Weekend Roundtable: Favorite Sci-Fi Horror Movies

Countless movies have attempted to blend the science fiction and horror genres, but not many have done it as well as the original Predator. (Witness, for example, most of its sequels and spinoffs.) With that franchise returning to theaters, let’s call out some other movies that pulled off the trick successfully.

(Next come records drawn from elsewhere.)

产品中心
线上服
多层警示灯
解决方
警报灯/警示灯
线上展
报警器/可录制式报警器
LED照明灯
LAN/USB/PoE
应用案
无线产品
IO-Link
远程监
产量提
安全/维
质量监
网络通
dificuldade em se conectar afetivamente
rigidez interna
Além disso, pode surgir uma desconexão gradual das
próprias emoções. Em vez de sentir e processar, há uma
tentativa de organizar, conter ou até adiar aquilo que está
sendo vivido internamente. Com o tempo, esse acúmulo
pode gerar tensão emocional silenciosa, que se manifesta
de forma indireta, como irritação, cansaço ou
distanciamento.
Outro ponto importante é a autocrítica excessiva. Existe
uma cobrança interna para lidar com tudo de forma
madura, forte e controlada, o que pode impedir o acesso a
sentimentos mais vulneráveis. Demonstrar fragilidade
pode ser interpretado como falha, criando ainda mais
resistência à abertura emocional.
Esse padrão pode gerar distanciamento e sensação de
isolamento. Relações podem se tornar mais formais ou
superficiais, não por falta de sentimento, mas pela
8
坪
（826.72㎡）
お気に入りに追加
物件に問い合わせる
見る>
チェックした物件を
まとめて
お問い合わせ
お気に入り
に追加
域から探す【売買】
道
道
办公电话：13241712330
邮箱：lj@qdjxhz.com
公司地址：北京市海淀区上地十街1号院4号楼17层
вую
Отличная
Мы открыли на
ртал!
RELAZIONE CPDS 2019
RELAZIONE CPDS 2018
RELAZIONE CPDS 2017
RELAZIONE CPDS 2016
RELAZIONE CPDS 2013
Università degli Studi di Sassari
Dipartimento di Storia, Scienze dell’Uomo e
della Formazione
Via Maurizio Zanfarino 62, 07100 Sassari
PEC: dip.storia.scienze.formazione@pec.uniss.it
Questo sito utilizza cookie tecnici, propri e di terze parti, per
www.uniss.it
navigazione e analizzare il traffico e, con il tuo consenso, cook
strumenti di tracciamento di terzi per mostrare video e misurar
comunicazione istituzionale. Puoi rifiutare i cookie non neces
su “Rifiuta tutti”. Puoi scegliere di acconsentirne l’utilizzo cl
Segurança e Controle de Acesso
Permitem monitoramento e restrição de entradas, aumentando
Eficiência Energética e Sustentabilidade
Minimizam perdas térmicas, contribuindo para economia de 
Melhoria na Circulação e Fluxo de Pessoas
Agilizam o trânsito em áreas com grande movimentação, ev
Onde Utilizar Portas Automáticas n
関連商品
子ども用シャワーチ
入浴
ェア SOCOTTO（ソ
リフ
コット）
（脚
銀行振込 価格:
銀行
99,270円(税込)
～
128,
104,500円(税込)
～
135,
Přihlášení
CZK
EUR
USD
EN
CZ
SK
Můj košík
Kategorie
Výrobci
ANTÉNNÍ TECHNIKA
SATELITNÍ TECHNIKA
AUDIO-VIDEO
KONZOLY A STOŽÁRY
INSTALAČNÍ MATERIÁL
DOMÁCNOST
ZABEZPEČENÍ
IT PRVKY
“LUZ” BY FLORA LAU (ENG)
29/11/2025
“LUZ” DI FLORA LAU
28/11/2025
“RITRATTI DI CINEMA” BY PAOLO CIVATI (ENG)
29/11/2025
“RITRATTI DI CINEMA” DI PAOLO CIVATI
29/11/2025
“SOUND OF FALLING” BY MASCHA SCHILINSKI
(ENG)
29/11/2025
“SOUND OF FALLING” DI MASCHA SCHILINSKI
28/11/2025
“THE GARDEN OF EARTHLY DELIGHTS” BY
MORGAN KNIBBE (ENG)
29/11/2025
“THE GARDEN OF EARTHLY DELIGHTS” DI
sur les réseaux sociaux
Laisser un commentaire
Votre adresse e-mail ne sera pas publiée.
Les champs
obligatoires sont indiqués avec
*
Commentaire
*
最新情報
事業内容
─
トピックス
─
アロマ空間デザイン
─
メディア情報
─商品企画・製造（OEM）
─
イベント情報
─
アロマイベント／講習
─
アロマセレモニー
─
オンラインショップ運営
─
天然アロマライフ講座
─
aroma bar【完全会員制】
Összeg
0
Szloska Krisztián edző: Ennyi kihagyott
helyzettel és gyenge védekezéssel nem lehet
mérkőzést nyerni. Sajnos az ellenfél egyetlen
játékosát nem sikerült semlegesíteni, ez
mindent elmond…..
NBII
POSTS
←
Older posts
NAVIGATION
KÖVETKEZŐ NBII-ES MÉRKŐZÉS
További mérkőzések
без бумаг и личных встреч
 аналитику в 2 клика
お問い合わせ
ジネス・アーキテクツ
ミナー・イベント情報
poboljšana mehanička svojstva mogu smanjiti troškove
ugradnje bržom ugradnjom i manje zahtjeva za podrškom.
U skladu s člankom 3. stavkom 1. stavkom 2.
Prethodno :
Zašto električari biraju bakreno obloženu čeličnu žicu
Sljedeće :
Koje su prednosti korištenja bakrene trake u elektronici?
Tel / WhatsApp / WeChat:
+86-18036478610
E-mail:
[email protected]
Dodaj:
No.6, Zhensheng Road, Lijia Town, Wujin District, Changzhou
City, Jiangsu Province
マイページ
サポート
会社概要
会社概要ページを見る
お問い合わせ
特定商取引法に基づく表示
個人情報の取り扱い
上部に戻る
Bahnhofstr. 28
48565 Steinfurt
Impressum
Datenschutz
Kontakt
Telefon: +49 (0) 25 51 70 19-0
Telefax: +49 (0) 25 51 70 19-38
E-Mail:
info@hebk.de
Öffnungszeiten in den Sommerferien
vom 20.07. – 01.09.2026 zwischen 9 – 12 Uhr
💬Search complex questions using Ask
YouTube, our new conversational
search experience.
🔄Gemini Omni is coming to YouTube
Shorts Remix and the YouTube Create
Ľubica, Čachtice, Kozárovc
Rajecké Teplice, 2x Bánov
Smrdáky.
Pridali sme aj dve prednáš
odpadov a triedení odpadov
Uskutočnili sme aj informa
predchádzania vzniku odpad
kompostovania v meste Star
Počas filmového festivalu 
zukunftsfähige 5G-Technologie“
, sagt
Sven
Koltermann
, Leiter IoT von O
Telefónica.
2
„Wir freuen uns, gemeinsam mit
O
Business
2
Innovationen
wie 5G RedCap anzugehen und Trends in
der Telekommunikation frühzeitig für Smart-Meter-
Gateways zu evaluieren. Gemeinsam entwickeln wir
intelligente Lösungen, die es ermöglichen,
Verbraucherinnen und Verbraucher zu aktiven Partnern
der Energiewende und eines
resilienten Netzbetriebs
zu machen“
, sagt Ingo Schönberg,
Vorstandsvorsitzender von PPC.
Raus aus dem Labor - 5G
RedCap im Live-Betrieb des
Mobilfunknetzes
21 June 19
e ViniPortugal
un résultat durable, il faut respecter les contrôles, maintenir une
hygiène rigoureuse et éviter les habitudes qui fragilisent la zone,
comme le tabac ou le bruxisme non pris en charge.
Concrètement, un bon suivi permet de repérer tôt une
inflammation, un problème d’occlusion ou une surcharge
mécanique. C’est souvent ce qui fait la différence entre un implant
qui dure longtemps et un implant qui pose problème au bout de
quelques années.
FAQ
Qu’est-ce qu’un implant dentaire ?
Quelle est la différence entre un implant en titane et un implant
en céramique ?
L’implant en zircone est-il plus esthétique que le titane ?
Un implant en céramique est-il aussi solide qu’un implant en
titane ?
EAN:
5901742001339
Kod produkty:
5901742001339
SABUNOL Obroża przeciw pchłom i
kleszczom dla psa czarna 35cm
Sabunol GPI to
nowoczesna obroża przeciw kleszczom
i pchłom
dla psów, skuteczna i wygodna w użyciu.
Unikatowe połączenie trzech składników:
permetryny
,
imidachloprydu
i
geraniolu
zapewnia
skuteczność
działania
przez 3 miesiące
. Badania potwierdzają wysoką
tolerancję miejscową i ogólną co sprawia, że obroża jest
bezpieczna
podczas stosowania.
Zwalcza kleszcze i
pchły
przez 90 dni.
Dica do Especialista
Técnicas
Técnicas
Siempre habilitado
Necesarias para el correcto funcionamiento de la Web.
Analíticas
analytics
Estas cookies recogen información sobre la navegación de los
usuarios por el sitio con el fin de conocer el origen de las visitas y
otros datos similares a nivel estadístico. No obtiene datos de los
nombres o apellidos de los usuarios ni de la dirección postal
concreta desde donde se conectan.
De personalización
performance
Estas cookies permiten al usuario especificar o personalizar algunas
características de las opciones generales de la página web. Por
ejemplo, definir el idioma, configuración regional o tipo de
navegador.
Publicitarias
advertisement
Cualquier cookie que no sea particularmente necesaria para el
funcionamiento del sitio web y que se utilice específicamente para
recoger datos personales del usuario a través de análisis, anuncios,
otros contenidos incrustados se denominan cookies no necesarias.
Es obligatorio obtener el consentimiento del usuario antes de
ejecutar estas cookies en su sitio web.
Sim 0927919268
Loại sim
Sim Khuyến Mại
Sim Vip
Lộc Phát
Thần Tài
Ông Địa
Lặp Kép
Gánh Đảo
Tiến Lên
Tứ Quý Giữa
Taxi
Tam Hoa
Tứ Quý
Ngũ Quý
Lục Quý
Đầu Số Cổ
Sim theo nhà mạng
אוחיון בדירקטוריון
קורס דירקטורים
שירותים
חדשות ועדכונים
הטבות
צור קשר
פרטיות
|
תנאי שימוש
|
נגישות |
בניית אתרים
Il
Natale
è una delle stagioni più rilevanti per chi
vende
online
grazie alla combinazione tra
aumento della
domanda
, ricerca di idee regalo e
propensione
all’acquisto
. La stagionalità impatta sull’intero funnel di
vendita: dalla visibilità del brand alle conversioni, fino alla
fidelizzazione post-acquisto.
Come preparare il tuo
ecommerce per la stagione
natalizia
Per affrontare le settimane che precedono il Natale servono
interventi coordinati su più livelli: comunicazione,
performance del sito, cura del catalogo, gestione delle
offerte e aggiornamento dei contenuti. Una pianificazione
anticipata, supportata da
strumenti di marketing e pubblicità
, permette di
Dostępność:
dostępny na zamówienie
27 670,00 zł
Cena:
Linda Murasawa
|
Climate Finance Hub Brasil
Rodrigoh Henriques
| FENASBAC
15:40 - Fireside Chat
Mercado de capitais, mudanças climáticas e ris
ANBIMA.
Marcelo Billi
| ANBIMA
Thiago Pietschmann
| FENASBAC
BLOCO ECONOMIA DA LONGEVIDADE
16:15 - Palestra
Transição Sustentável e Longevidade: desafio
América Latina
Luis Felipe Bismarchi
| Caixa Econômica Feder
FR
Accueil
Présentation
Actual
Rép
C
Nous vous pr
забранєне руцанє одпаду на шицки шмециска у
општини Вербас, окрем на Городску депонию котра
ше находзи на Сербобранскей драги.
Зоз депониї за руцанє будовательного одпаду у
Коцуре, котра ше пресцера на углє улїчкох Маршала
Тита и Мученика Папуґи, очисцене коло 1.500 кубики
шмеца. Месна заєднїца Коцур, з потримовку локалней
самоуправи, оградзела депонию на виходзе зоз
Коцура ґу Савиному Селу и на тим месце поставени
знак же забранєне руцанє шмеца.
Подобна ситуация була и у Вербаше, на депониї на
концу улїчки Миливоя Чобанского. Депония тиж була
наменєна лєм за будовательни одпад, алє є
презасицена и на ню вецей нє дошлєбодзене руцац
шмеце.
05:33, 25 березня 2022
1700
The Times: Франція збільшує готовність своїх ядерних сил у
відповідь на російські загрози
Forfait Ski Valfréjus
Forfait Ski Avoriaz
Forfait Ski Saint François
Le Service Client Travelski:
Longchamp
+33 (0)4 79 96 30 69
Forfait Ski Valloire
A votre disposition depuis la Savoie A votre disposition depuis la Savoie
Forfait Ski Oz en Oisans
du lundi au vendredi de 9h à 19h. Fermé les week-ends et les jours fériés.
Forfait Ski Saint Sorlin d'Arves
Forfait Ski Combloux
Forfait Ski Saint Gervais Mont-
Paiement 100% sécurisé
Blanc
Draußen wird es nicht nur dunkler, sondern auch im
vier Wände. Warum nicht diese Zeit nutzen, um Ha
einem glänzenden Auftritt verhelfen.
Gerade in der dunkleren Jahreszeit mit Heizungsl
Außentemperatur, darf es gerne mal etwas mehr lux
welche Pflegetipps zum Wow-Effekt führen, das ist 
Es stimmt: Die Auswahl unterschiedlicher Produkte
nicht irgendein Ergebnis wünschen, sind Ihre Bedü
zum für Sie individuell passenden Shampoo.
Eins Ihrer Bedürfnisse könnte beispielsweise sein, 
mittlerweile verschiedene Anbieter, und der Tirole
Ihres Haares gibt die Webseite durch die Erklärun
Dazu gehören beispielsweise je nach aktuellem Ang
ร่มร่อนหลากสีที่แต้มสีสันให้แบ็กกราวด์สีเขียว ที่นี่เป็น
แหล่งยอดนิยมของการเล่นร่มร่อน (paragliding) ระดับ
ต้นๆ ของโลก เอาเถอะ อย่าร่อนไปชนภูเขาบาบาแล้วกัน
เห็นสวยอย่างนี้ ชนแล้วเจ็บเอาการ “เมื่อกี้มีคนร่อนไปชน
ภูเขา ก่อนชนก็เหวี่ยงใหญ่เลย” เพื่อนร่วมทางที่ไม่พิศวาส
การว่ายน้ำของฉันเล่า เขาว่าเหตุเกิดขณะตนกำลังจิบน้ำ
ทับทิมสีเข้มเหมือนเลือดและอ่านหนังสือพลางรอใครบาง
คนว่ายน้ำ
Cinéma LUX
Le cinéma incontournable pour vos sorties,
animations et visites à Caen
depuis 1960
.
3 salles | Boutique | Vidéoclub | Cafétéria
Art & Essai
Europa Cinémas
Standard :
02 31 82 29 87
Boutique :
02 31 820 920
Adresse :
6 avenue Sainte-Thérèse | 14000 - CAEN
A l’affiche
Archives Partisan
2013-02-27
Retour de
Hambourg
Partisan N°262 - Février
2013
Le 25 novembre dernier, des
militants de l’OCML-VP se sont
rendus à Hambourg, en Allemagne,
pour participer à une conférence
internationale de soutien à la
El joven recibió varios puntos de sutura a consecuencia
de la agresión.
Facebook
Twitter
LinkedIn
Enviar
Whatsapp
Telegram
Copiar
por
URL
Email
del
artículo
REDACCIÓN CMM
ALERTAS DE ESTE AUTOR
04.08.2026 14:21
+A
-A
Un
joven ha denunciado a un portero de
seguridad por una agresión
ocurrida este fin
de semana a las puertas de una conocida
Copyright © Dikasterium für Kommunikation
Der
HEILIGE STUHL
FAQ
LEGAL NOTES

One note: The Alien franchise and John Carpenter’s The Thing are both very obvious picks for this topic. Both have been been featured in enough previous Roundtables that I asked our contributors to shelve them for this one. Consider each of them as a given.

Deirdre Crimmins

Mixing horror and science fiction is nothing new. In fact, it’s so old school that my choice of favorite movie that blends both is 87-years-old. James Whale’s Frankenstein is the original source of the melding of the two genres. Back in a time where science could feel like witchcraft, and that meant horror, the very idea of a scientist playing god was enough to terrify audiences to their core. And like the best horror films, a sliver of tragedy runs throughout the plight of the monster. Frankenstein still makes me jump, think, and cry. What more can you ask?

M. Enois Duarte

Ken Russell’s cult favorite Altered States is a bizarre tale inspired by real-life sensory deprivation research performed by highly-intelligent and influential psychoanalyst John C. Lilly. Technically, the script is an adaptation of screenwriter Paddy Chayefsky’s one and only novel, which he also wrote under a pseudonym. The plot follows abnormal psychologist Edward Jessup (William Hurt in his film debut) and his search for deeper states of consciousness, which he believes can only be achieved by locking himself inside an isolation tank for an extended period of time. The result is an eerie, psychedelic trip layered with grotesquely mind-bending, kaleidoscopic visuals and bombarded with deliriously spectacular and dazzlingly hallucinogenic sound effects. The film is as much weird, fantastical and outlandishly difficult to comprehend as it is strangely reflective, wildly imaginative and a beautiful piece of sci-fi horror cinema.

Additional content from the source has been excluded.